Dataset entries:
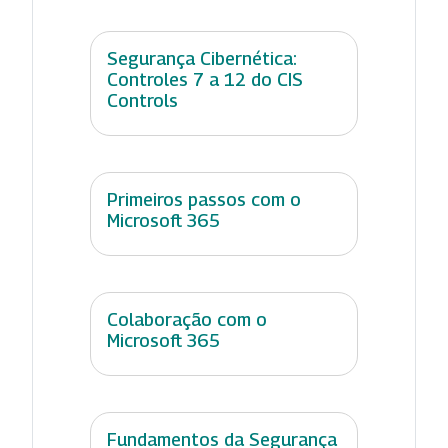
Segurança Cibernética:
Controles 7 a 12 do CIS
Controls
Primeiros passos com o
Microsoft 365
Colaboração com o
Microsoft 365
Fundamentos da Segurança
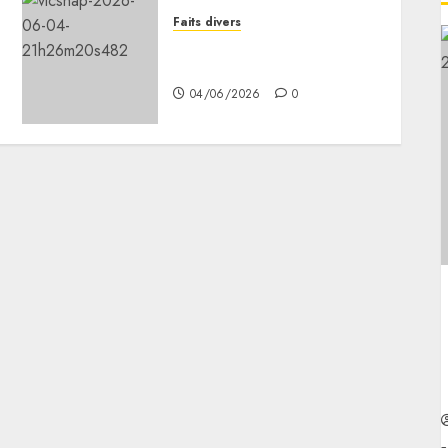
Faits divers
Un accident spectaculaire
sur la RN3
04/06/2026
0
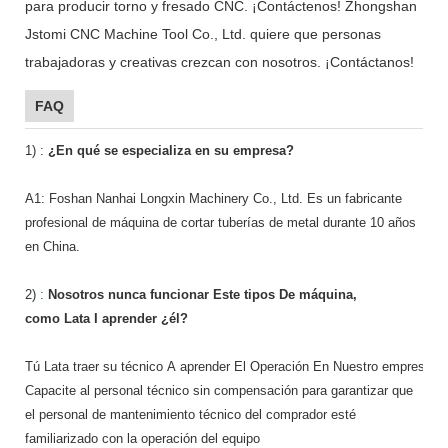
para producir torno y fresado CNC. ¡Contáctenos! Zhongshan
Jstomi CNC Machine Tool Co., Ltd. quiere que personas
trabajadoras y creativas crezcan con nosotros. ¡Contáctanos!
FAQ
1)
:
¿En qué se especializa en su empresa?
A1: Foshan Nanhai Longxin Machinery Co., Ltd. Es un fabricante
profesional de máquina de cortar tuberías de metal durante 10 años
en China.
2)
:
Nosotros nunca funcionar Este tipos De máquina,
como Lata I aprender ¿él?
Tú Lata traer su técnico A aprender El Operación En Nuestro empresa.
Capacite al personal técnico sin compensación para garantizar que
el personal de mantenimiento técnico del comprador esté
familiarizado con la operación del equipo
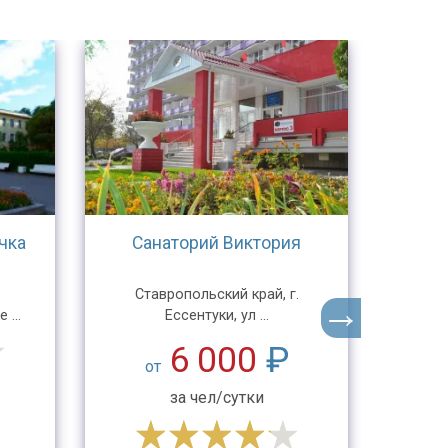
чка
Санаторий Виктория
С
Ставропольский край, г.
Респуб
...
Ессентуки, ул ...
6 000
₽
от
4
за чел/сутки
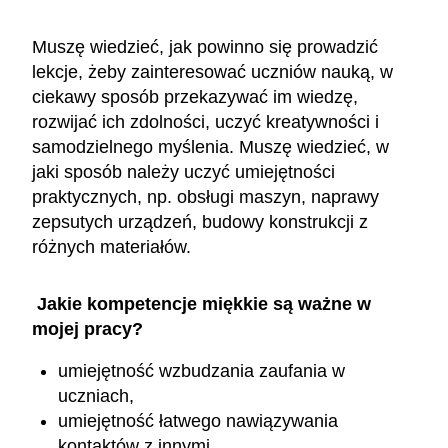
Muszę wiedzieć, jak powinno się prowadzić
lekcje, żeby zainteresować uczniów nauką, w
ciekawy sposób przekazywać im wiedzę,
rozwijać ich zdolności, uczyć kreatywności i
samodzielnego myślenia. Muszę wiedzieć, w
jaki sposób należy uczyć umiejętności
praktycznych, np. obsługi maszyn, naprawy
zepsutych urządzeń, budowy konstrukcji z
różnych materiałów.
Jakie kompetencje miękkie są ważne w
mojej pracy?
umiejętność wzbudzania zaufania w
uczniach,
umiejętność łatwego nawiązywania
kontaktów z innymi,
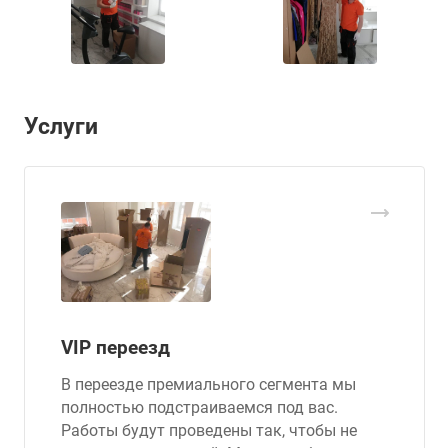
Услуги
VIP переезд
В переезде премиального сегмента мы
полностью подстраиваемся под вас.
Работы будут проведены так, чтобы не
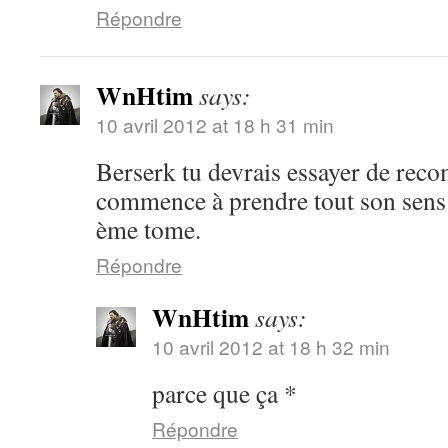
Répondre
WnHtim
says:
10 avril 2012 at 18 h 31 min
Berserk tu devrais essayer de rec
commence à prendre tout son sens 
ème tome.
Répondre
WnHtim
says:
10 avril 2012 at 18 h 32 min
parce que ça *
Répondre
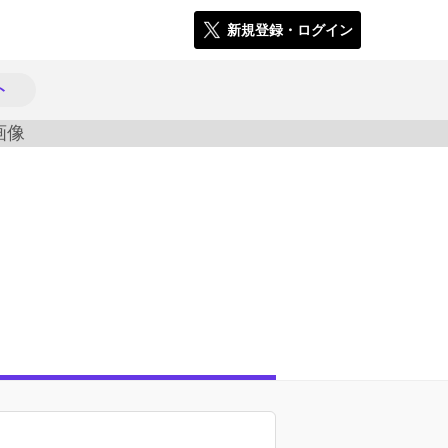
新規登録・ログイン
ト
836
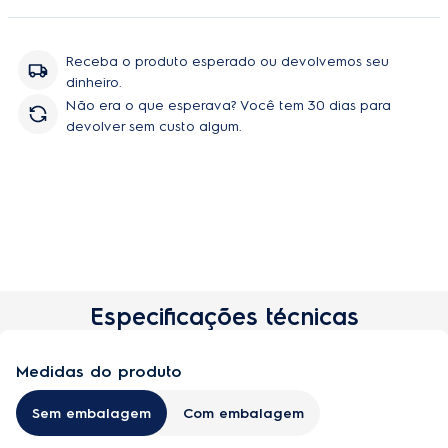
e até 90% de gordura². Essa
Air Fryer Electrolux por Rita
Lobo
possui timer sonoro, que te avisa quando sua refeição
está pronta, permitindo fazer outras tarefas sem receio de
Receba o produto esperado ou devolvemos seu
perder o ponto. A limpeza da parte interna é fácil, pois o cesto
dinheiro.
antiaderente é removível. Com a opção de receitas pré-
Não era o que esperava? Você tem 30 dias para
programadas, você pode preparar diversas receitas com a
devolver sem custo algum.
garantia de um bom resultado. Sua capacidade de 3,2L e
potência de 1400W oferecem o tamanho ideal e maior potência
para preparar seus pratos preferidos de maneira saudável!
Aproveite e adquira sua
Air fryer Electrolux por Rita Lobo
,
que deixa sua cozinha mais bonita e prepara suas comidas
deliciosamente!
Especificações técnicas
Comprar
Medidas do produto
Sem embalagem
Com embalagem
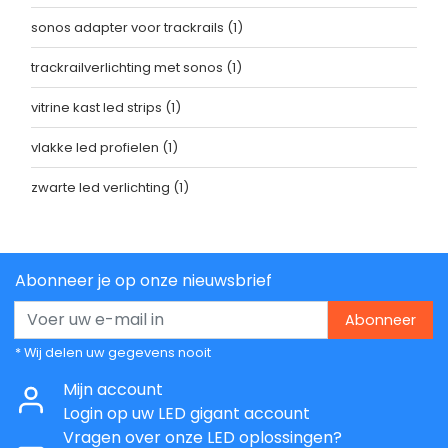
sonos adapter voor trackrails
(1)
trackrailverlichting met sonos
(1)
vitrine kast led strips
(1)
vlakke led profielen
(1)
zwarte led verlichting
(1)
Abonneer je op onze nieuwsbrief
Abonneer
* Wij delen uw gegevens nooit
Mijn account
Login op uw LED gigant account
Vragen over onze LED oplossingen?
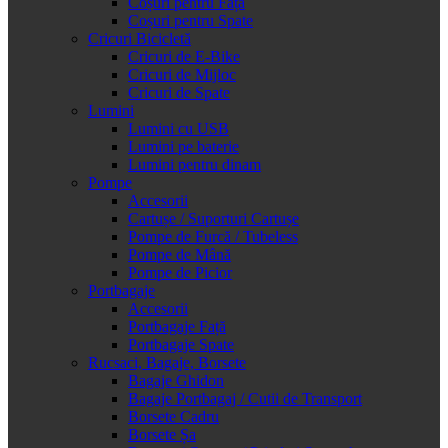
Coșuri pentru Față
Coșuri pentru Spate
Cricuri Bicicletă
Cricuri de E-Bike
Cricuri de Mijloc
Cricuri de Spate
Lumini
Lumini cu USB
Lumini pe baterie
Lumini pentru dinam
Pompe
Accesorii
Cartușe / Suporturi Cartușe
Pompe de Furcă / Tubeless
Pompe de Mână
Pompe de Picior
Portbagaje
Accesorii
Portbagaje Față
Portbagaje Spate
Rucsaci, Bagaje, Borsete
Bagaje Ghidon
Bagaje Portbagaj / Cutii de Transport
Borsete Cadru
Borsete Șa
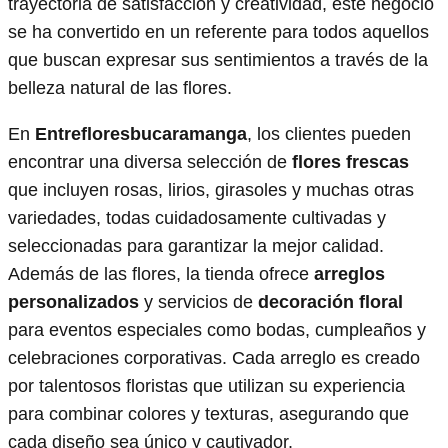
trayectoria de satisfacción y creatividad, este negocio
se ha convertido en un referente para todos aquellos
que buscan expresar sus sentimientos a través de la
belleza natural de las flores.
En
Entrefloresbucaramanga
, los clientes pueden
encontrar una diversa selección de
flores frescas
que incluyen rosas, lirios, girasoles y muchas otras
variedades, todas cuidadosamente cultivadas y
seleccionadas para garantizar la mejor calidad.
Además de las flores, la tienda ofrece
arreglos
personalizados
y servicios de
decoración floral
para eventos especiales como bodas, cumpleaños y
celebraciones corporativas. Cada arreglo es creado
por talentosos floristas que utilizan su experiencia
para combinar colores y texturas, asegurando que
cada diseño sea único y cautivador.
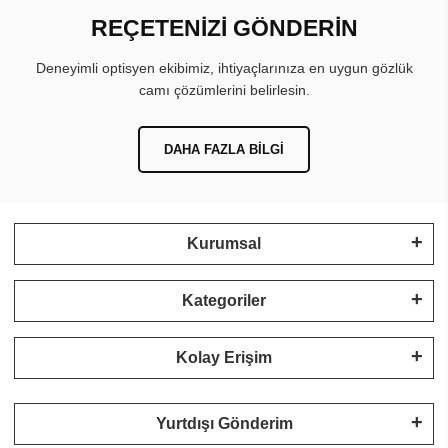
REÇETENİZİ GÖNDERİN
Deneyimli optisyen ekibimiz, ihtiyaçlarınıza en uygun gözlük
camı çözümlerini belirlesin.
DAHA FAZLA BILGI
Kurumsal
Kategoriler
Kolay Erişim
Yurtdışı Gönderim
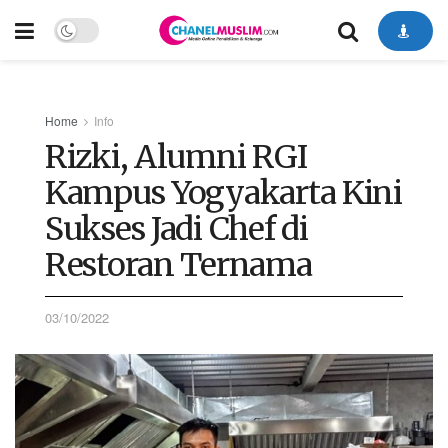
Home
Info
Rizki, Alumni RGI
Kampus Yogyakarta Kini
Sukses Jadi Chef di
Restoran Ternama
03/10/2022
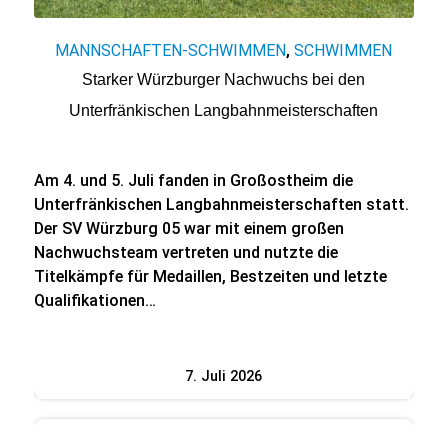
MANNSCHAFTEN-SCHWIMMEN
SCHWIMMEN
,
Starker Würzburger Nachwuchs bei den
Unterfränkischen Langbahnmeisterschaften
Am 4. und 5. Juli fanden in Großostheim die
Unterfränkischen Langbahnmeisterschaften statt.
Der SV Würzburg 05 war mit einem großen
Nachwuchsteam vertreten und nutzte die
Titelkämpfe für Medaillen, Bestzeiten und letzte
Qualifikationen…
7. Juli 2026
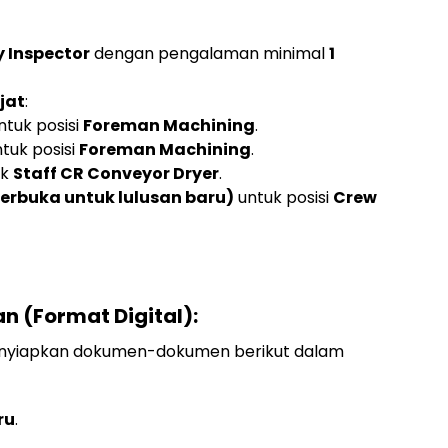
y Inspector
dengan pengalaman minimal
1
jat
:
ntuk posisi
Foreman Machining
.
tuk posisi
Foreman Machining
.
uk
Staff CR Conveyor Dryer
.
terbuka untuk lulusan baru)
untuk posisi
Crew
n (Format Digital):
enyiapkan dokumen-dokumen berikut dalam
ru
.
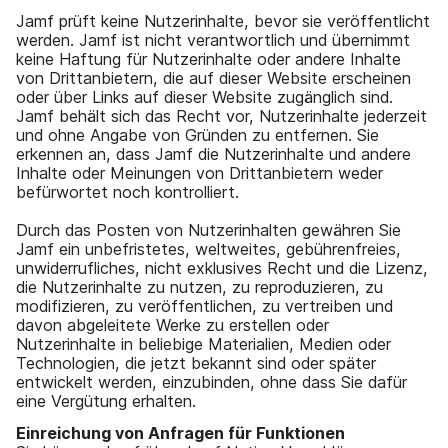
Jamf prüft keine Nutzerinhalte, bevor sie veröffentlicht
werden. Jamf ist nicht verantwortlich und übernimmt
keine Haftung für Nutzerinhalte oder andere Inhalte
von Drittanbietern, die auf dieser Website erscheinen
oder über Links auf dieser Website zugänglich sind.
Jamf behält sich das Recht vor, Nutzerinhalte jederzeit
und ohne Angabe von Gründen zu entfernen. Sie
erkennen an, dass Jamf die Nutzerinhalte und andere
Inhalte oder Meinungen von Drittanbietern weder
befürwortet noch kontrolliert.
Durch das Posten von Nutzerinhalten gewähren Sie
Jamf ein unbefristetes, weltweites, gebührenfreies,
unwiderrufliches, nicht exklusives Recht und die Lizenz,
die Nutzerinhalte zu nutzen, zu reproduzieren, zu
modifizieren, zu veröffentlichen, zu vertreiben und
davon abgeleitete Werke zu erstellen oder
Nutzerinhalte in beliebige Materialien, Medien oder
Technologien, die jetzt bekannt sind oder später
entwickelt werden, einzubinden, ohne dass Sie dafür
eine Vergütung erhalten.
Einreichung von Anfragen für Funktionen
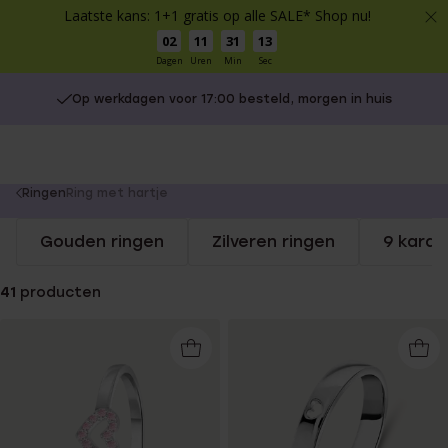
Laatste kans: 1+1 gratis op alle SALE* Shop nu!
02
11
31
12
Dagen
Uren
Min
Sec
Op werkdagen voor 17:00 besteld, morgen in huis
You
Ringen
Ring met hartje
are
Gouden ringen
Zilveren ringen
9 karaa
here:
41
producten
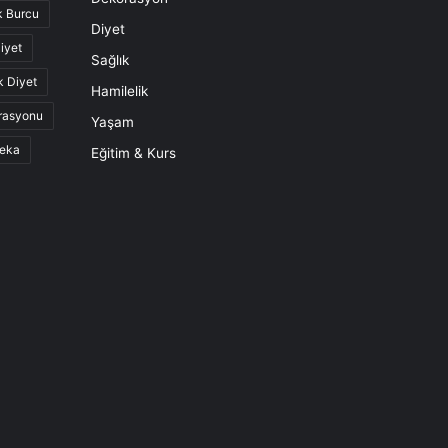
k Burcu
Diyet
iyet
Sağlık
k Diyet
Hamilelik
rasyonu
Yaşam
eka
Eğitim & Kurs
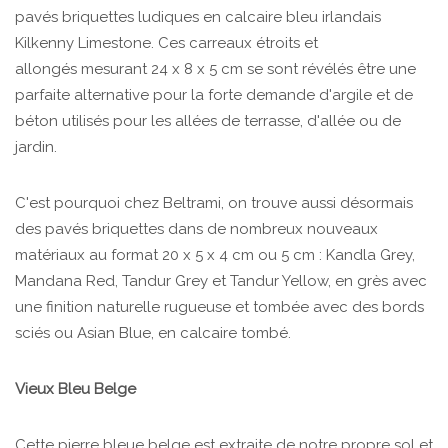
pavés briquettes ludiques en calcaire bleu irlandais
Kilkenny Limestone. Ces carreaux étroits et
allongés mesurant 24 x 8 x 5 cm se sont révélés être une
parfaite alternative pour la forte demande d'argile et de
béton utilisés pour les allées de terrasse, d'allée ou de
jardin.
C'est pourquoi chez Beltrami, on trouve aussi désormais
des pavés briquettes dans de nombreux nouveaux
matériaux au format 20 x 5 x 4 cm ou 5 cm : Kandla Grey,
Mandana Red, Tandur Grey et Tandur Yellow, en grès avec
une finition naturelle rugueuse et tombée avec des bords
sciés ou Asian Blue, en calcaire tombé.
Vieux Bleu Belge
Cette pierre bleue belge est extraite de notre propre sol et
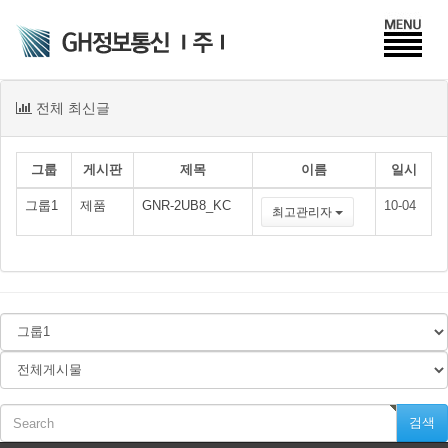
전체 최신글
그룹
게시판
제목
이름
일시
그룹1
제품
GNR-2UB8_KC
10-04
최고관리자
검색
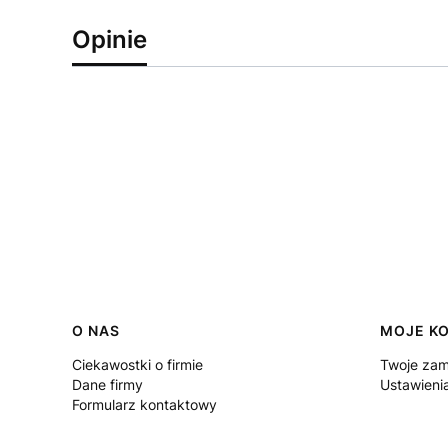
Opinie
Linki w stopce
O NAS
MOJE K
Ciekawostki o firmie
Twoje zam
Dane firmy
Ustawieni
Formularz kontaktowy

*What to produce*. What lines in the data hold the word "Pompe"? Return them.

*Solved problem*.
Pompe
Pompe de Furcă / Tubeless
Pompe de Mână
Pompe de Picior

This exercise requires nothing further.